Past Paper Model Answer

Paper Paper Model Answer

Paper 1 2019 8 Marker: With Reference to Extract B, Examine the Likely Benefits to Consumers of the Integration Between BT and EE. 8 marks

Knowledge - 2 marks

Application - 2 marks

Analysis - 2 marks

Eval - 2 marks

Structure

Para 1: Knowledge - Define an economic concept from the question

Para 2: Analysis - Answer the question + application

Para 3: Evaluation - Provide the opposing view + knowledge

Para 4: Analysis - Answer the question + application

Para 5: Evaluation - Provide the opposing view

The integration between BT and EE is an example of a horizontal merger. This is where two firms merge at the same state of the production process.

One benefit to consumers is better quality of service provided by BT and EE. The merger is likely to increase the firm’s supernormal profits and thus enable them to become more dynamically efficient. This is because the higher profits could be reinvested to for example, help improve internet speeds, technological innovation and customer service. The extract states that “the profit of the UK based telecommunications group rose to £556 in the second quarter of 2017”.

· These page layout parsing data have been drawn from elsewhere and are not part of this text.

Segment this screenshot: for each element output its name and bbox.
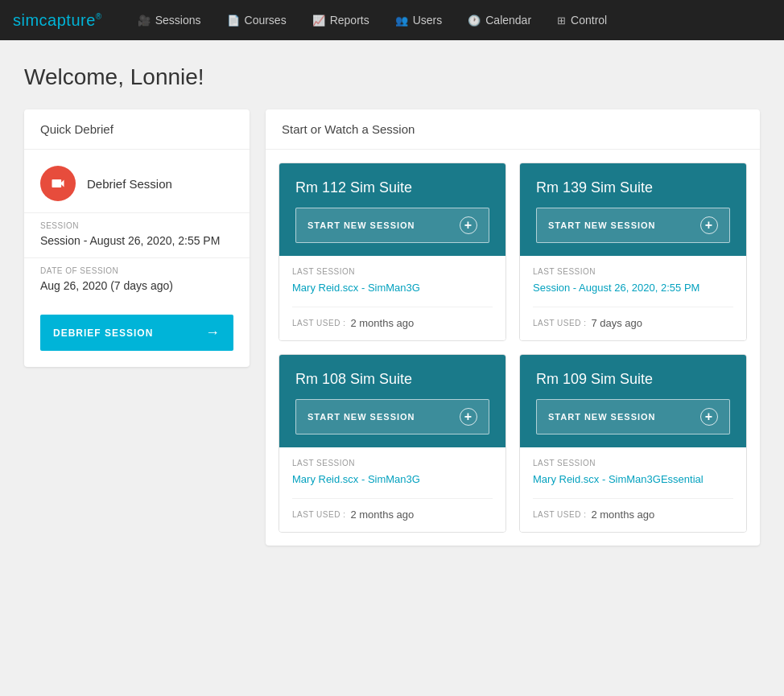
nav-sessions-label: Sessions (155, 14, 201, 27)
users-icon: 👥 (395, 14, 408, 27)
clock-icon: 🕐 (468, 14, 481, 27)
last-used-value-rm108: 2 months ago (350, 509, 414, 521)
date-value: Aug 26, 2020 (7 days ago) (40, 278, 233, 294)
debrief-session-field: SESSION Session - August 26, 2020, 2:55 … (24, 212, 250, 257)
quick-debrief-header: Quick Debrief (24, 109, 250, 150)
debrief-btn-label: DEBRIEF SESSION (53, 327, 153, 339)
last-used-value-rm139: 7 days ago (591, 317, 642, 329)
sessions-panel-header: Start or Watch a Session (266, 109, 760, 150)
room-header-rm112: Rm 112 Sim Suite START NEW SESSION + (279, 163, 505, 256)
start-session-btn-rm108[interactable]: START NEW SESSION + (295, 399, 489, 434)
date-label: DATE OF SESSION (40, 266, 233, 275)
dashboard: Quick Debrief Debrief Session SESSION Se… (24, 109, 760, 546)
room-details-rm112: LAST SESSION Mary Reid.scx - SimMan3G LA… (279, 256, 505, 340)
nav-items: 🎥 Sessions 📄 Courses 📈 Reports 👥 Users 🕐… (126, 9, 619, 31)
last-session-label-rm109: LAST SESSION (533, 459, 733, 467)
last-used-label-rm139: LAST USED : (533, 319, 586, 327)
last-used-row-rm109: LAST USED : 2 months ago (533, 498, 733, 521)
last-used-value-rm109: 2 months ago (591, 509, 654, 521)
last-used-label-rm108: LAST USED : (292, 510, 345, 519)
nav-control[interactable]: ⊞ Control (546, 9, 618, 31)
room-name-rm112: Rm 112 Sim Suite (295, 179, 489, 196)
camera-svg (50, 175, 66, 192)
nav-control-label: Control (571, 14, 607, 27)
main-content: Welcome, Lonnie! Quick Debrief Debrief S… (0, 40, 784, 570)
last-used-label-rm112: LAST USED : (292, 319, 345, 327)
sessions-panel: Start or Watch a Session Rm 112 Sim Suit… (266, 109, 760, 546)
start-session-btn-rm112[interactable]: START NEW SESSION + (295, 208, 489, 243)
last-used-value-rm112: 2 months ago (350, 317, 414, 329)
brand-logo[interactable]: simcapture® (13, 11, 102, 30)
page-title: Welcome, Lonnie! (24, 64, 760, 90)
last-used-row-rm108: LAST USED : 2 months ago (292, 498, 493, 521)
plus-circle-rm112: + (460, 216, 477, 234)
room-header-rm108: Rm 108 Sim Suite START NEW SESSION + (279, 355, 505, 447)
last-used-label-rm109: LAST USED : (533, 510, 586, 519)
room-name-rm108: Rm 108 Sim Suite (295, 371, 489, 388)
last-session-label-rm108: LAST SESSION (292, 459, 493, 467)
last-used-row-rm139: LAST USED : 7 days ago (533, 307, 733, 329)
room-details-rm108: LAST SESSION Mary Reid.scx - SimMan3G LA… (279, 447, 505, 532)
quick-debrief-panel: Quick Debrief Debrief Session SESSION Se… (24, 109, 250, 367)
nav-courses[interactable]: 📄 Courses (216, 9, 298, 31)
nav-courses-label: Courses (245, 14, 287, 27)
last-session-link-rm139[interactable]: Session - August 26, 2020, 2:55 PM (533, 281, 733, 295)
debrief-date-field: DATE OF SESSION Aug 26, 2020 (7 days ago… (24, 257, 250, 303)
plus-circle-rm139: + (700, 216, 718, 234)
nav-reports-label: Reports (330, 14, 369, 27)
room-card-rm108: Rm 108 Sim Suite START NEW SESSION + LAS… (279, 354, 506, 533)
session-value: Session - August 26, 2020, 2:55 PM (40, 233, 233, 249)
room-header-rm109: Rm 109 Sim Suite START NEW SESSION + (520, 355, 746, 447)
room-name-rm109: Rm 109 Sim Suite (536, 371, 730, 388)
room-card-rm112: Rm 112 Sim Suite START NEW SESSION + LAS… (279, 163, 506, 341)
chart-icon: 📈 (312, 14, 325, 27)
session-label: SESSION (40, 221, 233, 230)
nav-users[interactable]: 👥 Users (384, 9, 454, 31)
debrief-icon-row: Debrief Session (24, 150, 250, 212)
start-btn-label-rm109: START NEW SESSION (548, 412, 656, 422)
start-btn-label-rm108: START NEW SESSION (307, 412, 415, 422)
start-btn-label-rm139: START NEW SESSION (548, 220, 656, 230)
document-icon: 📄 (227, 14, 240, 27)
last-session-label-rm112: LAST SESSION (292, 267, 493, 276)
brand-capture: capture (39, 11, 96, 29)
last-session-link-rm109[interactable]: Mary Reid.scx - SimMan3GEssential (533, 472, 733, 487)
room-details-rm109: LAST SESSION Mary Reid.scx - SimMan3GEss… (520, 447, 746, 532)
room-name-rm139: Rm 139 Sim Suite (536, 179, 730, 196)
brand-sim: sim (13, 11, 39, 29)
main-nav: simcapture® 🎥 Sessions 📄 Courses 📈 Repor… (0, 0, 784, 40)
debrief-video-icon (40, 166, 76, 201)
debrief-session-title: Debrief Session (87, 177, 172, 191)
nav-users-label: Users (413, 14, 443, 27)
start-btn-label-rm112: START NEW SESSION (307, 220, 415, 230)
plus-circle-rm109: + (700, 408, 718, 426)
rooms-grid: Rm 112 Sim Suite START NEW SESSION + LAS… (266, 150, 760, 546)
room-card-rm109: Rm 109 Sim Suite START NEW SESSION + LAS… (519, 354, 747, 533)
start-session-btn-rm109[interactable]: START NEW SESSION + (536, 399, 730, 434)
nav-calendar-label: Calendar (485, 14, 531, 27)
video-icon: 🎥 (138, 14, 151, 27)
room-details-rm139: LAST SESSION Session - August 26, 2020, … (520, 256, 746, 340)
brand-sup: ® (96, 12, 102, 21)
start-session-btn-rm139[interactable]: START NEW SESSION + (536, 208, 730, 243)
plus-circle-rm108: + (460, 408, 477, 426)
nav-calendar[interactable]: 🕐 Calendar (456, 9, 543, 31)
nav-sessions[interactable]: 🎥 Sessions (126, 9, 213, 31)
room-card-rm139: Rm 139 Sim Suite START NEW SESSION + LAS… (519, 163, 747, 341)
grid-icon: ⊞ (557, 14, 566, 27)
last-used-row-rm112: LAST USED : 2 months ago (292, 307, 493, 329)
nav-reports[interactable]: 📈 Reports (301, 9, 381, 31)
last-session-label-rm139: LAST SESSION (533, 267, 733, 276)
arrow-icon: → (205, 324, 221, 341)
debrief-session-button[interactable]: DEBRIEF SESSION → (40, 315, 233, 351)
last-session-link-rm108[interactable]: Mary Reid.scx - SimMan3G (292, 472, 493, 487)
last-session-link-rm112[interactable]: Mary Reid.scx - SimMan3G (292, 281, 493, 295)
room-header-rm139: Rm 139 Sim Suite START NEW SESSION + (520, 163, 746, 256)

However, to evaluate, the additional profits may not be reinvested and instead redistributed to shareholders. As such, customers may not benefit from an improvement in the service or technology offered by BT and EE.

Additionally, consumers could benefit from lower prices and thus higher consumer surplus. The merger between BT and EE would allow BT to grow and benefit from economies of scale. For instance, BT could benefit from purchasing economies of scale, allowing them to secure discounts from their suppliers on the inputs they buy as they purchase larger quantities. This would reduce their cost of production and they could pass this on to consumers by lowering prices.

However, the merger may result in decreased competition and therefore less of an incentive for BT to lowers its prices. The extract states that the “integration has resulted in BT controlling 35% of the mobile consumer market”. According to the CMA, a firm possess monopoly power if its market share is greater than 25%. As such, BT will now have greater price setting powers and therefore prices may not be lowered, meaning consumers may not actually benefit.